*DIRECTIONS*:
A picture should never appear in your copy. Transcribe the listing exactly from its first line through the line with "moduli direttamente nelle", both ends included.
____________
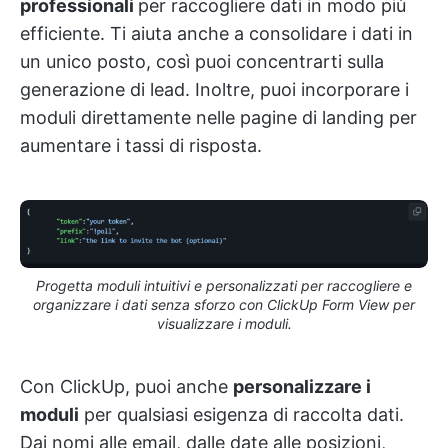
professionali
per raccogliere dati in modo più
efficiente. Ti aiuta anche a consolidare i dati in
un unico posto, così puoi concentrarti sulla
generazione di lead. Inoltre, puoi incorporare i
moduli direttamente nelle pagine di landing per
aumentare i tassi di risposta.
Progetta moduli intuitivi e personalizzati per raccogliere e
organizzare i dati senza sforzo con ClickUp Form View per
visualizzare i moduli.
Con ClickUp, puoi anche
personalizzare i
moduli
per qualsiasi esigenza di raccolta dati.
Dai nomi alle email, dalle date alle posizioni,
____________
*RESPONSE FOR THIS EXERCISE*:
professionali
per raccogliere dati in modo più
efficiente. Ti aiuta anche a consolidare i dati in
un unico posto, così puoi concentrarti sulla
generazione di lead. Inoltre, puoi incorporare i
moduli direttamente nelle pagine di landing per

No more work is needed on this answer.